Collected data

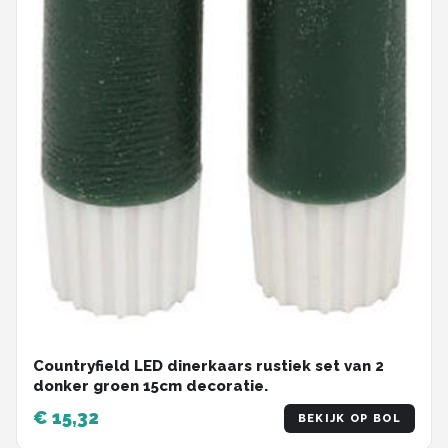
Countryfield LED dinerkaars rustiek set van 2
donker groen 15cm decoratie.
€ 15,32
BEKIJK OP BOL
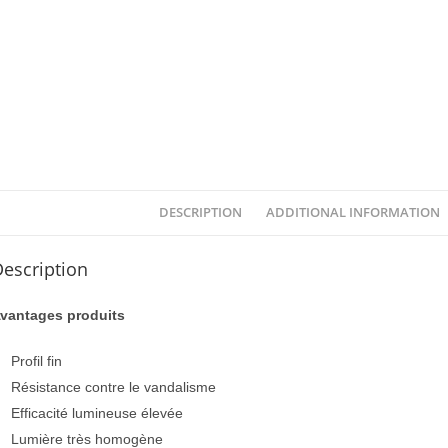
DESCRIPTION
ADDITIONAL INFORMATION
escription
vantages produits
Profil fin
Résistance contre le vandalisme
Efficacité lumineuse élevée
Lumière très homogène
* * *
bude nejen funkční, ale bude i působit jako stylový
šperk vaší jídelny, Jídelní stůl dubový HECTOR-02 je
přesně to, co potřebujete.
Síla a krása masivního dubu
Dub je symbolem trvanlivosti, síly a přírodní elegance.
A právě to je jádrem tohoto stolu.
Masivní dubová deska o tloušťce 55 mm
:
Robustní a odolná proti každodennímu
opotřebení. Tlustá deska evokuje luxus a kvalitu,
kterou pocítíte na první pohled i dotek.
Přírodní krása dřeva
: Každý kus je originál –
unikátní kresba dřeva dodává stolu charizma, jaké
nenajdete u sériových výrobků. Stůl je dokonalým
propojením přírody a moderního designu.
---
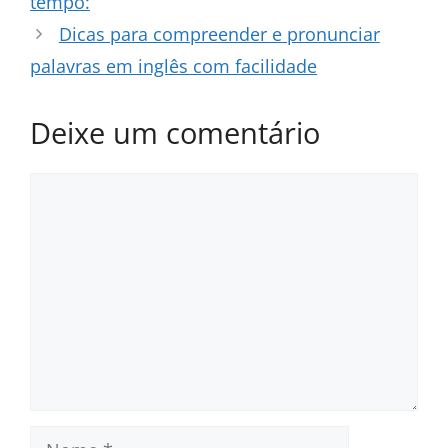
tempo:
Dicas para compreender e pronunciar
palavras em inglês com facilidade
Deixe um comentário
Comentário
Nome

▶ _PROBLEM REQUIREMENTS_:
Nothing but the lines above, starting at the line that contains "Countryfield LED dinerkaars rustiek set van 2" and ending at the line that contains "Lumière très homogène", should be given again, exactly and without the pictures.

▶ _RESULT_:
Countryfield LED dinerkaars rustiek set van 2
donker groen 15cm decoratie.
€ 15,32
BEKIJK OP BOL
DESCRIPTION
ADDITIONAL INFORMATION
escription
vantages produits
Profil fin
Résistance contre le vandalisme
Efficacité lumineuse élevée
Lumière très homogène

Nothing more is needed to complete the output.